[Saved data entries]
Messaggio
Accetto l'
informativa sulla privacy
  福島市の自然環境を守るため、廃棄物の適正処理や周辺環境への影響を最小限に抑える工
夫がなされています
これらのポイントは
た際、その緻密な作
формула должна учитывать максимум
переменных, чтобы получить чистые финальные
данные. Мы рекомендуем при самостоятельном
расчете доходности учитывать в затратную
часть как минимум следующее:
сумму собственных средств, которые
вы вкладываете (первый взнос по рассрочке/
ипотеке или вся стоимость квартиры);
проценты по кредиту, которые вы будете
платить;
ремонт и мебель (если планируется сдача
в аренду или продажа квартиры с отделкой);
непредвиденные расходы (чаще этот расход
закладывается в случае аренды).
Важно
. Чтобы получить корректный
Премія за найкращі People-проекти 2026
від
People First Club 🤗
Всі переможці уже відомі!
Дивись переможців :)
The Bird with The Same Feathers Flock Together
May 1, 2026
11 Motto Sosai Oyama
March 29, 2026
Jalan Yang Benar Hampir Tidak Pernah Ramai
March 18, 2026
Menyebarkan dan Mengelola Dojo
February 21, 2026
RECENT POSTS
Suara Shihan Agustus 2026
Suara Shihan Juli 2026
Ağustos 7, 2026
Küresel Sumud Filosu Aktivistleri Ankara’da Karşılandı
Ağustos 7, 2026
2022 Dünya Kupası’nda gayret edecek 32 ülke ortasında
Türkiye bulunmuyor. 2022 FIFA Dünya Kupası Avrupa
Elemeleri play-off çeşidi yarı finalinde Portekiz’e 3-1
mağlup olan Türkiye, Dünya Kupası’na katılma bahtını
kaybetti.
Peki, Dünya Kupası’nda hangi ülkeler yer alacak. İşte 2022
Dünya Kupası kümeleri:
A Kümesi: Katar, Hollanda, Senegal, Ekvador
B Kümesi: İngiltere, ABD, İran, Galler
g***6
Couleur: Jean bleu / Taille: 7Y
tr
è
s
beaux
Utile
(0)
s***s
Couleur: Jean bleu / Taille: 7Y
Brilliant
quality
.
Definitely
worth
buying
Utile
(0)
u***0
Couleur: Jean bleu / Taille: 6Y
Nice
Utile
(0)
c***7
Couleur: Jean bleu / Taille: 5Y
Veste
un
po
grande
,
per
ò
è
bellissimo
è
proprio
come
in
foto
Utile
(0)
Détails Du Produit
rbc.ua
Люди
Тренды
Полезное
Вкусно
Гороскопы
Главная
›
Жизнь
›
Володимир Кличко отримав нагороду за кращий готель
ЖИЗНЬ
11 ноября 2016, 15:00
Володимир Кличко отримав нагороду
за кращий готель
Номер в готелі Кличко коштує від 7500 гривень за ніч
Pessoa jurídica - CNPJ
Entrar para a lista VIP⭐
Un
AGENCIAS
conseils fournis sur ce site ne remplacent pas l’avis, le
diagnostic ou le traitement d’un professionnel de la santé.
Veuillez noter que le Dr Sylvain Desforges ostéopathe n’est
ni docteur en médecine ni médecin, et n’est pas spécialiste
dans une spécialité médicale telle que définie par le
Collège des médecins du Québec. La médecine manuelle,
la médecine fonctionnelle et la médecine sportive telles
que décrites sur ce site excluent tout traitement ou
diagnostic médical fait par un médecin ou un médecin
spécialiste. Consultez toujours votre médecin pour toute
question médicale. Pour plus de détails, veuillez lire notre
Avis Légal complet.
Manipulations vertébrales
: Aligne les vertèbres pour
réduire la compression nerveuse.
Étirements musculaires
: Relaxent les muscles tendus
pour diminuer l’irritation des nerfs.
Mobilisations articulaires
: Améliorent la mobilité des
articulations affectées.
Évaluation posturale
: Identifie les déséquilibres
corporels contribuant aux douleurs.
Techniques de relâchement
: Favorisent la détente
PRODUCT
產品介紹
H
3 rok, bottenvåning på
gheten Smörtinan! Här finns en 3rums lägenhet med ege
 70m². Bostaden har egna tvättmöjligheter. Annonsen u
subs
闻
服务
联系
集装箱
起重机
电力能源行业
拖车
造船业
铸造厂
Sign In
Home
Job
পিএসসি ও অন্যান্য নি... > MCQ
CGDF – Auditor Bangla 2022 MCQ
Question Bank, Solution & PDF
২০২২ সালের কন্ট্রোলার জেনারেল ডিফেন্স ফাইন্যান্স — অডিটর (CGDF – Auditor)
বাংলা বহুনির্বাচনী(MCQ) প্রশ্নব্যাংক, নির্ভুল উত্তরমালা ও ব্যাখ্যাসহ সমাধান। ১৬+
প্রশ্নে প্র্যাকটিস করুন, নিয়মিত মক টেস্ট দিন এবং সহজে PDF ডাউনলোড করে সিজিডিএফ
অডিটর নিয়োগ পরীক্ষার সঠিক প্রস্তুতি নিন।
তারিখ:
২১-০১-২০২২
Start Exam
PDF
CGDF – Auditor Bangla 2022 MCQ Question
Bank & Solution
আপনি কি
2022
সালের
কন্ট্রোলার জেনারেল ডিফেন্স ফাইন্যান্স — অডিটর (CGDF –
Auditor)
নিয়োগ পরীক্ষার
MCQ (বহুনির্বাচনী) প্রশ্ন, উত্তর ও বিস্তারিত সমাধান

▶ _The task_
The answer should be an exact reproduction of all the entries.

▶ _Exercise output_
Messaggio
Accetto l'
informativa sulla privacy
  福島市の自然環境を守るため、廃棄物の適正処理や周辺環境への影響を最小限に抑える工
夫がなされています
これらのポイントは
た際、その緻密な作
формула должна учитывать максимум
переменных, чтобы получить чистые финальные
данные. Мы рекомендуем при самостоятельном
расчете доходности учитывать в затратную
часть как минимум следующее:
сумму собственных средств, которые
вы вкладываете (первый взнос по рассрочке/
ипотеке или вся стоимость квартиры);
проценты по кредиту, которые вы будете
платить;
ремонт и мебель (если планируется сдача
в аренду или продажа квартиры с отделкой);
непредвиденные расходы (чаще этот расход
закладывается в случае аренды).
Важно
. Чтобы получить корректный
Премія за найкращі People-проекти 2026
від
People First Club 🤗
Всі переможці уже відомі!
Дивись переможців :)
The Bird with The Same Feathers Flock Together
May 1, 2026
11 Motto Sosai Oyama
March 29, 2026
Jalan Yang Benar Hampir Tidak Pernah Ramai
March 18, 2026
Menyebarkan dan Mengelola Dojo
February 21, 2026
RECENT POSTS
Suara Shihan Agustus 2026
Suara Shihan Juli 2026
Ağustos 7, 2026
Küresel Sumud Filosu Aktivistleri Ankara’da Karşılandı
Ağustos 7, 2026
2022 Dünya Kupası’nda gayret edecek 32 ülke ortasında
Türkiye bulunmuyor. 2022 FIFA Dünya Kupası Avrupa
Elemeleri play-off çeşidi yarı finalinde Portekiz’e 3-1
mağlup olan Türkiye, Dünya Kupası’na katılma bahtını
kaybetti.
Peki, Dünya Kupası’nda hangi ülkeler yer alacak. İşte 2022
Dünya Kupası kümeleri:
A Kümesi: Katar, Hollanda, Senegal, Ekvador
B Kümesi: İngiltere, ABD, İran, Galler
g***6
Couleur: Jean bleu / Taille: 7Y
tr
è
s
beaux
Utile
(0)
s***s
Couleur: Jean bleu / Taille: 7Y
Brilliant
quality
.
Definitely
worth
buying
Utile
(0)
u***0
Couleur: Jean bleu / Taille: 6Y
Nice
Utile
(0)
c***7
Couleur: Jean bleu / Taille: 5Y
Veste
un
po
grande
,
per
ò
è
bellissimo
è
proprio
come
in
foto
Utile
(0)
Détails Du Produit
rbc.ua
Люди
Тренды
Полезное
Вкусно
Гороскопы
Главная
›
Жизнь
›
Володимир Кличко отримав нагороду за кращий готель
ЖИЗНЬ
11 ноября 2016, 15:00
Володимир Кличко отримав нагороду
за кращий готель
Номер в готелі Кличко коштує від 7500 гривень за ніч
Pessoa jurídica - CNPJ
Entrar para a lista VIP⭐
Un
AGENCIAS
conseils fournis sur ce site ne remplacent pas l’avis, le
diagnostic ou le traitement d’un professionnel de la santé.
Veuillez noter que le Dr Sylvain Desforges ostéopathe n’est
ni docteur en médecine ni médecin, et n’est pas spécialiste
dans une spécialité médicale telle que définie par le
Collège des médecins du Québec. La médecine manuelle,
la médecine fonctionnelle et la médecine sportive telles
que décrites sur ce site excluent tout traitement ou
diagnostic médical fait par un médecin ou un médecin
spécialiste. Consultez toujours votre médecin pour toute
question médicale. Pour plus de détails, veuillez lire notre
Avis Légal complet.
Manipulations vertébrales
: Aligne les vertèbres pour
réduire la compression nerveuse.
Étirements musculaires
: Relaxent les muscles tendus
pour diminuer l’irritation des nerfs.
Mobilisations articulaires
: Améliorent la mobilité des
articulations affectées.
Évaluation posturale
: Identifie les déséquilibres
corporels contribuant aux douleurs.
Techniques de relâchement
: Favorisent la détente
PRODUCT
產品介紹
H
3 rok, bottenvåning på
gheten Smörtinan! Här finns en 3rums lägenhet med ege
 70m². Bostaden har egna tvättmöjligheter. Annonsen u
subs
闻
服务
联系
集装箱
起重机
电力能源行业
拖车
造船业
铸造厂
Sign In
Home
Job
পিএসসি ও অন্যান্য নি... > MCQ
CGDF – Auditor Bangla 2022 MCQ
Question Bank, Solution & PDF
২০২২ সালের কন্ট্রোলার জেনারেল ডিফেন্স ফাইন্যান্স — অডিটর (CGDF – Auditor)
বাংলা বহুনির্বাচনী(MCQ) প্রশ্নব্যাংক, নির্ভুল উত্তরমালা ও ব্যাখ্যাসহ সমাধান। ১৬+
প্রশ্নে প্র্যাকটিস করুন, নিয়মিত মক টেস্ট দিন এবং সহজে PDF ডাউনলোড করে সিজিডিএফ
অডিটর নিয়োগ পরীক্ষার সঠিক প্রস্তুতি নিন।
তারিখ:
২১-০১-২০২২
Start Exam
PDF
CGDF – Auditor Bangla 2022 MCQ Question
Bank & Solution
আপনি কি
2022
সালের
কন্ট্রোলার জেনারেল ডিফেন্স ফাইন্যান্স — অডিটর (CGDF –
Auditor)
নিয়োগ পরীক্ষার
MCQ (বহুনির্বাচনী) প্রশ্ন, উত্তর ও বিস্তারিত সমাধান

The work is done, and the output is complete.